03 March, 2009

'Divisadero' - Michael Ondaatje

Divisadero is a Spanish word, and in Ondaatje's 2007 novel it has a brief presence as the name of a street a character lives on for a time. Its meaning - either to divide or to make something out (from a distance) - encapsulates the whole structure and modulation of the book. The narrative is fractured, keeping the reader at arm's distance from the inner sanctum of the characters. It shifts point of view from chapter to chapter, dipping back into the past, changing the narrative voice from first person to third person, and changing tense from past to present. It also follows two distinct paths: a story of three characters in a modern, rural American community, and the background of an early-twentieth-century French poet and author, Lucien Segura, whose work is being translated by one of the modern characters, Anna.

That link between the two time periods is played out only briefly, however. Throughout the book, pairs of characters who significantly affect each other often spend only snatches of time together. In the modern thread, Anna and Claire are false sisters (born in the same week, one is adopted by the other's father) and often confused with one another, not in a 'look-alike' fashion, but instead in terms of mistaken identity. They embody the notion a single spirit divided at birth and shared between two people. Due to the tumultuous events of their past, however, they spend most of their lives apart. Segura, the writer, is ultimately able to admit and express his greatest love only when that woman is, in fact, not there.
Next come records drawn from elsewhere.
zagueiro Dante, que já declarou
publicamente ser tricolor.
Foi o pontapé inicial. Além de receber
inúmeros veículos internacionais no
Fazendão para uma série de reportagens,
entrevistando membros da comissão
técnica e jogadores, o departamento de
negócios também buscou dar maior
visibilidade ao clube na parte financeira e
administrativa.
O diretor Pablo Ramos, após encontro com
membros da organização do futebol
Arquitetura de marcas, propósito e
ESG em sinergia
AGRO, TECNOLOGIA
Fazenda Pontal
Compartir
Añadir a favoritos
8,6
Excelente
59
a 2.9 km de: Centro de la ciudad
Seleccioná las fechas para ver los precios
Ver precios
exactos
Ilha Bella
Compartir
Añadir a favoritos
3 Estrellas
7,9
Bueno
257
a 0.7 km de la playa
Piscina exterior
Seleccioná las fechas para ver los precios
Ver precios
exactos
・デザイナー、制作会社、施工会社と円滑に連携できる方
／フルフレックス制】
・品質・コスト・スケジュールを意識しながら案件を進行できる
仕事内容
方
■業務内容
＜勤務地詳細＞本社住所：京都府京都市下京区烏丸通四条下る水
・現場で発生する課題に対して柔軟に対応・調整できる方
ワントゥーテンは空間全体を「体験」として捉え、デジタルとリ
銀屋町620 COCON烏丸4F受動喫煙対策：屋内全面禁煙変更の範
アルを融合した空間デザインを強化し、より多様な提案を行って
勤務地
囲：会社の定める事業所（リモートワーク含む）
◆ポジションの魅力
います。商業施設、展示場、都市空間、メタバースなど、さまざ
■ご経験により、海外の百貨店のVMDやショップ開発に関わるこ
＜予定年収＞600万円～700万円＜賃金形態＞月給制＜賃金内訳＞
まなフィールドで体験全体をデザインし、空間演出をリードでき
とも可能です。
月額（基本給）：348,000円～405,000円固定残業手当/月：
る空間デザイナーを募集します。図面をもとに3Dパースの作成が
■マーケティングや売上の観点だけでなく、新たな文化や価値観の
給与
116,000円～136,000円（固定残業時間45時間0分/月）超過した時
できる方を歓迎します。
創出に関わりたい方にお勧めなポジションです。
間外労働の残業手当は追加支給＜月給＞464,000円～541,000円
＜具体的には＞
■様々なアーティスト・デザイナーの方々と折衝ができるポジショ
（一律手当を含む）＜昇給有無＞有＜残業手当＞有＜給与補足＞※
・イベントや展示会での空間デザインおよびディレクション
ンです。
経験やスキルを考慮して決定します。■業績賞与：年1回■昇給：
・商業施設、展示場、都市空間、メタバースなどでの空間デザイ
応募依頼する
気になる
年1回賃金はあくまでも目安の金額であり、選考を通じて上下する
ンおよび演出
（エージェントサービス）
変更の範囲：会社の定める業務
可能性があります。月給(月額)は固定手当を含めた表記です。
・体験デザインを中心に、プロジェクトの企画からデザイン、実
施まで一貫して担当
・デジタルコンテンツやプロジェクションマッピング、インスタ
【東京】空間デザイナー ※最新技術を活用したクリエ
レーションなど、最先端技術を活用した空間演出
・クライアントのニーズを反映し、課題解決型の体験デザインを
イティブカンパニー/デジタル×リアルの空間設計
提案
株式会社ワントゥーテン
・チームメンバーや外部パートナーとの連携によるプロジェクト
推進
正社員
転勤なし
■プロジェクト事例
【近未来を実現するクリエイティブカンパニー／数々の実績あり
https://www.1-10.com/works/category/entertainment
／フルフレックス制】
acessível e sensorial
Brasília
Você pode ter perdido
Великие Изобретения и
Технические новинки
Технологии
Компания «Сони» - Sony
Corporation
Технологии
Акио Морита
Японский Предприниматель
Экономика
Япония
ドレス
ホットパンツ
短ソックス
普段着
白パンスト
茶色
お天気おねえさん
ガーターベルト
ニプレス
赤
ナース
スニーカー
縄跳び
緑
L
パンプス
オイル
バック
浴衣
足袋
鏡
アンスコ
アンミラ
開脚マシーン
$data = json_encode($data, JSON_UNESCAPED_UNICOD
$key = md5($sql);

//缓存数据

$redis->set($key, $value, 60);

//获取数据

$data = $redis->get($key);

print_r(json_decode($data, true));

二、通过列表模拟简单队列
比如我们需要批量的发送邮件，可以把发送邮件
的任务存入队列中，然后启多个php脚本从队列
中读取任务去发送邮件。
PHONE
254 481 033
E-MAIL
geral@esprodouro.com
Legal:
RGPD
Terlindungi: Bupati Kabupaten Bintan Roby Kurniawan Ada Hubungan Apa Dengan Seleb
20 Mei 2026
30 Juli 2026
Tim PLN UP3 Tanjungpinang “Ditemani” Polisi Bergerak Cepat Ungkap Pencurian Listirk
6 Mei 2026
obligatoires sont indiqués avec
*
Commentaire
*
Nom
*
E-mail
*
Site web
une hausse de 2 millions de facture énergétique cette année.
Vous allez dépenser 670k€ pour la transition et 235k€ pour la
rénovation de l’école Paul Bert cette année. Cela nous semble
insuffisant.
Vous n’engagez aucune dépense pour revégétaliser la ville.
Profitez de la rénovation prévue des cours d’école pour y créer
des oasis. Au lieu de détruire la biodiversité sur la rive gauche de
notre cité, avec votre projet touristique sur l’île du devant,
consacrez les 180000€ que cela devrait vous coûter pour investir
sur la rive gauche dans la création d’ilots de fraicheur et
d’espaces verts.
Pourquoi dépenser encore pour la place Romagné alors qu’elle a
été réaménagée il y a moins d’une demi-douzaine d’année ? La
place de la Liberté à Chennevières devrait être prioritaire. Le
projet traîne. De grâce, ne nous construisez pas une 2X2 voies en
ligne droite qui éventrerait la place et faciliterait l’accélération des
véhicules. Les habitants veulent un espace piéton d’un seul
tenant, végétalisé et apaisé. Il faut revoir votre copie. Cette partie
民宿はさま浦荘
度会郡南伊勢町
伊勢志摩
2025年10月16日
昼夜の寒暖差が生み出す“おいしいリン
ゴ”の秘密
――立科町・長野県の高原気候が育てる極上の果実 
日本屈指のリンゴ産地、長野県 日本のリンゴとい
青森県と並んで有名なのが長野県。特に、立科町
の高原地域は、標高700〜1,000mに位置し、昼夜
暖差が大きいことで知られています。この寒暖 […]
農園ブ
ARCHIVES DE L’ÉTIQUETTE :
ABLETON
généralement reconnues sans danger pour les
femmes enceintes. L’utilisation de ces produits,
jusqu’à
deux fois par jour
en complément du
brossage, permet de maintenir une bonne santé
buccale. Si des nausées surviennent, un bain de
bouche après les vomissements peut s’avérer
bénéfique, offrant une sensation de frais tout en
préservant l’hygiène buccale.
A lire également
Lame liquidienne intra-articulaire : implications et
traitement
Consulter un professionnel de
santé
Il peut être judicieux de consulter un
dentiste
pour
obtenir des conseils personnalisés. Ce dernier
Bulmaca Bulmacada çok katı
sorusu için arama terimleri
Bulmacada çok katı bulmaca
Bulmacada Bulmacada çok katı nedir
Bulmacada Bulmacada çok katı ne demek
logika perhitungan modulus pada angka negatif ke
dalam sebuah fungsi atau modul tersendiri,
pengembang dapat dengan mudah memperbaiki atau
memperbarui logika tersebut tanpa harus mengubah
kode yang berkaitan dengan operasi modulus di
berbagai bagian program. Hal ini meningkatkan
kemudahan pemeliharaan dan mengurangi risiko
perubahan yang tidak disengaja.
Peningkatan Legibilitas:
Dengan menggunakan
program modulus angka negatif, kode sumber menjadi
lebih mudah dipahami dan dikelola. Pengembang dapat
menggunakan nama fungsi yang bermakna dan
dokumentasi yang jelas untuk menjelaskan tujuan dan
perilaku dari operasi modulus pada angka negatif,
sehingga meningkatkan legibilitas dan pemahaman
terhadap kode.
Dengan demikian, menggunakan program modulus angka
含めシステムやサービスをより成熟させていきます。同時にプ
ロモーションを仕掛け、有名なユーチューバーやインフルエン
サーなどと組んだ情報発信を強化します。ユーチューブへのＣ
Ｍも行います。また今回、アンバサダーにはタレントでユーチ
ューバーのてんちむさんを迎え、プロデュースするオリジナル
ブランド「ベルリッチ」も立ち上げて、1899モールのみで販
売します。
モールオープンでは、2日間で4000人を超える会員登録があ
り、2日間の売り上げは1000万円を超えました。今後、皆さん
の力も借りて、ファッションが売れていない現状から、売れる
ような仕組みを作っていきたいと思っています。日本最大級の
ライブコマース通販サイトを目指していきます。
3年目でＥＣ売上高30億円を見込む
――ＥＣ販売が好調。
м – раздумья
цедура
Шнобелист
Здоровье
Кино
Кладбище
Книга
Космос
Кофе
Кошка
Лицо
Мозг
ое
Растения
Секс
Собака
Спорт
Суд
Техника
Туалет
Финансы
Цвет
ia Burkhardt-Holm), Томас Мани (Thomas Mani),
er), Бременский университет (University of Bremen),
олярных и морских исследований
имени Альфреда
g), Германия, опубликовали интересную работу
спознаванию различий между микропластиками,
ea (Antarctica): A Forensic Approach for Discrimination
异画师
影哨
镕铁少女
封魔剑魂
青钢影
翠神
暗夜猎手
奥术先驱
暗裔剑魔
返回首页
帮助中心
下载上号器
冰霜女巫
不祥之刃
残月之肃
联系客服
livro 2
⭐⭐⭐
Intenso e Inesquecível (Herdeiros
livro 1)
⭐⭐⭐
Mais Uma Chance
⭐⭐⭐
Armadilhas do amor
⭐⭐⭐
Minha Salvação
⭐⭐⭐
Ondaatje's take on the distant past, as an informant or precedent to our current predilections, as well as the power of events in one's own life, is McEwanesque in its take on cause and effect. Ondaatje is perhaps more open about that theme than McEwan: he stresses that we need '...to accept the flawed barrier between cause and effect, how to see that the present continually altered the past, just as the past was a strange inheritance that fell upside down into one's life like an image through a camera obscura.'

With gentle beauty Ondaatje expresses how atuned we can become to the world: 'It was when he felt...most clearly that there was no distinction between himself and what was beyond him - a tree's sigh or his mother's song, could, it seemed, have been generated by his body. Just as whatever gesture he made was an act performed by the world around him.' Hence, while superficially the two story threads have little connection, we know that Anna is channeling this entire, unknown past belonging to Segura as she sits in the places where he thought, felt, watched and wrote.

Divisadero is reminiscent too of A.S. Byatt's Possession, as both books not only present parallel stories in different times, but also offer them equal space, development and importance in the narrative, rather than one buoying or merely supplementing the other. As Divisadero progresses, the time-shifting intensifies, moving forward and back several years within the one segment, sometimes within the one recollection of a character. Again, Ondaatje is aware of the effect he is creating, using a comparison of photos of characters from each timescape to simultaneously remind us of their link, but also to separate them: 'We are much closer to the subject in this [later] picture. Photography has moved in from the middle distance as the century progressed, eliminating vistas, the great forests, the ranging hills.'

To end, Ondaatje presents us with an image of birds over a lake 'flying as close to their reflections as possible'. The whole novel has presented us with these dualities: of the two timescapes, of two cultures, and within each pairing of characters. Anna can only understand what she is reading through the prism of her experience; hence, a current perspective informs the past. We can only re-live our memories and others' from the present: the notion of cause and effect moves both backwards and forwards in what we only imagine to be a linear progression of time.